Crunching Words With Large Language Models
One of the most common misuses of large language models (LLMs) like ChatGPT is treating them as search engines. But I can definitely see why people do this.
If you ask an LLM a question, it will answer it. Using it as an alternative to a search engine like Google is therefore one of the most obvious applications. For many search queries, this also works quite well. BUT: It’s also going to quickly get you into trouble.
Ted Chiang’s classic essay ChatGPT Is a Blurry JPEG of the Web helps explain why:
Think of ChatGPT as a blurry jpeg of all the text on the Web. It retains much of the information on the Web, in the same way that a jpeg retains much of the information of a higher-resolution image, but, if you’re looking for an exact sequence of bits, you won’t find it; all you will ever get is an approximation. But, because the approximation is presented in the form of grammatical text, which ChatGPT excels at creating, it’s usually acceptable.
The model behind ChatGPT is huge, but not big enough to accurately store all the facts it encountered in its training set.
It can give a convincing answer to anything, but that does not mean that it reflects the actual facts in its answers. You always have to remain skeptical and check what it tells you.
LLMs are also known to “hallucinate”. That they invent new facts that fit into the sentence structure even though they have no basis in the underlying data.
There are many facts about the world that people do not agree on. With a normal search, you can compare these versions and consider their sources. A language model might instead try to compute some sort of average of all the opinions it has been trained on. This may sometimes be desirable, but often not.
This becomes even more obvious when looking at smaller language models. LLaMA 7B can be represented as a 3.9 GB file. It contains an amazing amount of information, but obviously this is not enough storage to accurately answer every question you might have.
So if they’re not reliable for use as a search engines, what are LLMs even good for?
An instrument for crunching words
I like to think of language models like ChatGPT as somesort of a calculator for words.
This is reflected in their name. A “language model” implies that they are tools for working with language. That’s what they’ve been trained to do, and they really excel at language manipulation.
Should they work with specific facts? Then add them to the language model as part of the original prompt.
Applications where LLMs excel include such things as
- Summarize: give them an essay or article and ask them to summarize it.
- Answering questions: use these sections of text to answer a specific question about the information they contain.
- Fact extraction: ask for bullet points that show the facts presented in an article.
- Rephrasing: Rephrase things to be more “punchy” or “professional”, etc.
- Suggest titles
- Use them as a thesaurus. “I need a word that indicates X”
- Fun, creative, wild stuff. Let well-known characters jump into others shoes and see how they would think about certain things A calculator for words is an incredibly powerful thing.
LLMs as an extention of search engines
Here’s where it gets a little more complicated. Some language models can function as search engines. The two most obvious are Microsoft Bing and Google Bard, but there are many other examples of this pattern. There is even an alpha feature of ChatGPT called “Browsing Mode” that can do this. You can think of these search tools as augmented language models.
The way it works is that the language model recognizes when a search might be helpful in answering a question. When that is the case, it runs that search through a connected search engine via an API.
It then copies data from the search results back into itself as part of an invisible prompt, and uses that new context to answer the original question of the user.

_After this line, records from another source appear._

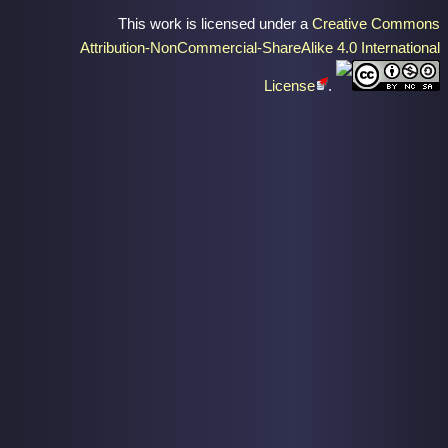
This work is licensed under a
Creative Commons
Attribution-NonCommercial-ShareAlike 4.0 International
License
.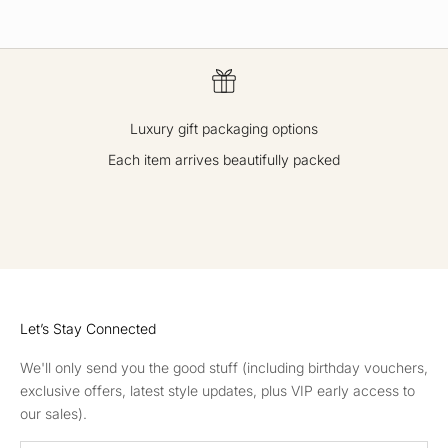
ex
cl
usi
ve
off
Luxury gift packaging options
er
s,
Each item arrives beautifully packed
re
ce
GO TO ITEM 1
GO TO ITEM 2
GO TO ITEM 3
GO TO ITEM 4
iv
e
in
vit
ati
Let’s Stay Connected
on
s
We'll only send you the good stuff (including birthday vouchers,
to
exclusive offers, latest style updates, plus VIP early access to
ou
our sales).
r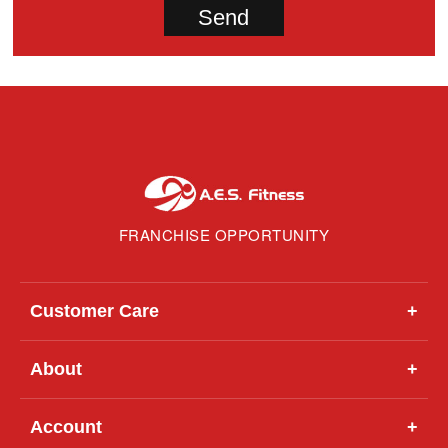
FRANCHISE OPPORTUNITY
Customer Care
+
About
+
Account
+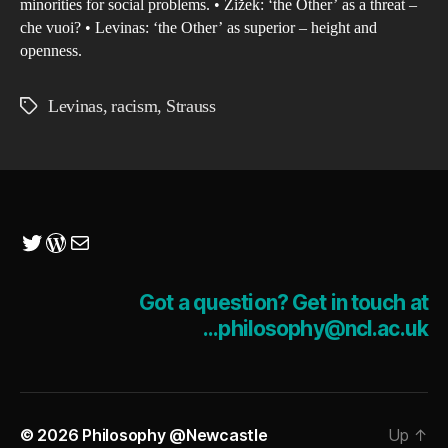
minorities for social problems. • Žižek: ‘the Other’ as a threat –
che vuoi? • Levinas: ‘the Other’ as superior – height and
openness.
Levinas
,
racism
,
Strauss
Tags
Twitter
WordPress
Mail
Got a question? Get in touch at
...philosophy@ncl.ac.uk
© 2026
Philosophy @Newcastle
Up
↑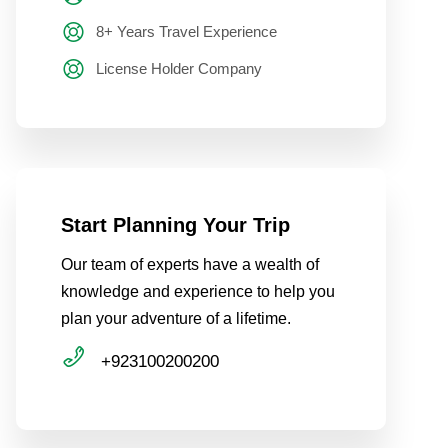
8+ Years Travel Experience
License Holder Company
Start Planning Your Trip
Our team of experts have a wealth of
knowledge and experience to help you
plan your adventure of a lifetime.
+923100200200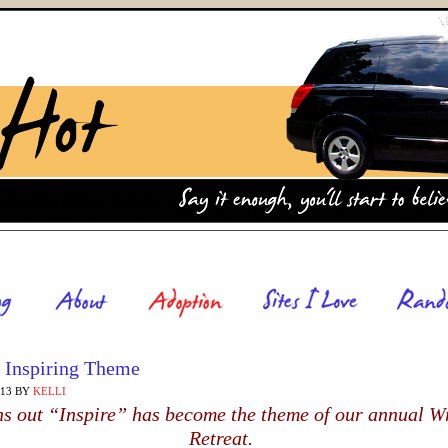
 Inspiring Theme
013
BY
KELLI
rns out “Inspire” has become the theme of our annual Wr
Retreat.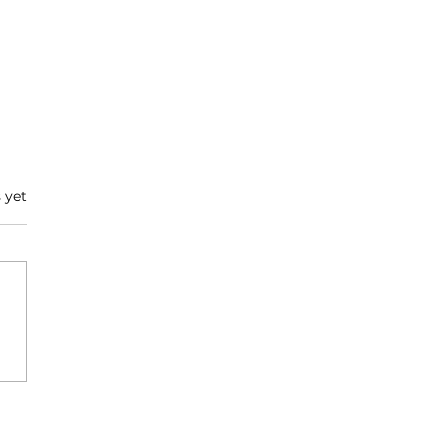
 yet
vering Hope : A
versation with
dgeway Medical
tem's CEO, Ashraf
yil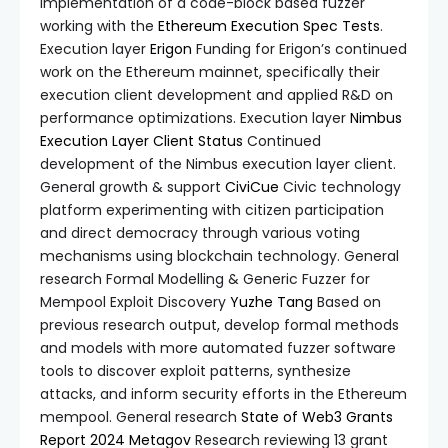
Implementation of a code-block based fuzzer
working with the
Ethereum Execution Spec Tests
.
Execution layer
Erigon
Funding for Erigon’s continued
work on the Ethereum mainnet, specifically their
execution client development and applied R&D on
performance optimizations. Execution layer
Nimbus
Execution Layer Client
Status
Continued
development of the Nimbus execution layer client.
General growth & support
CiviCue
Civic technology
platform experimenting with citizen participation
and direct democracy through various voting
mechanisms using blockchain technology. General
research Formal Modelling & Generic Fuzzer for
Mempool Exploit Discovery
Yuzhe Tang
Based on
previous research output, develop formal methods
and models with more automated fuzzer software
tools to discover exploit patterns, synthesize
attacks, and inform security efforts in the Ethereum
mempool. General research
State of Web3 Grants
Report 2024
Metagov
Research reviewing 13 grant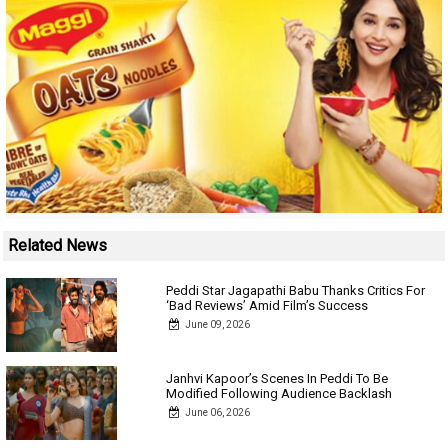
Related News
Peddi Star Jagapathi Babu Thanks Critics For
‘Bad Reviews’ Amid Film’s Success
June 09, 2026
Janhvi Kapoor’s Scenes In Peddi To Be
Modified Following Audience Backlash
June 06, 2026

This is virtually the same as running a search, then copying and pasting information into the language model and asking it a question about that data.
It’s important to point out that there’s still a risk of hallucination here, even if you feed the system the facts it’s supposed to use. I’ve caught Bing inserting made-up things in the middle of text that should have come entirely from their search results.
Using LLMs is like cooking
Many of the challenges associated with language models can be traced back to the following. They look much simpler than they actually are.
In order to maximize their utility and mitigate the numerous risks associated with their use, one must invest considerable effort in familiarizing oneself with their operation, capabilities, and potential vulnerabilities, thus cultivating a precise mental framework.
What makes LLMs different from number crunchers (calculators) in that they are based on probabilities and therefore do not always give the same answer for a given input.
All analogies are imperfect, but some are even more imperfect than others.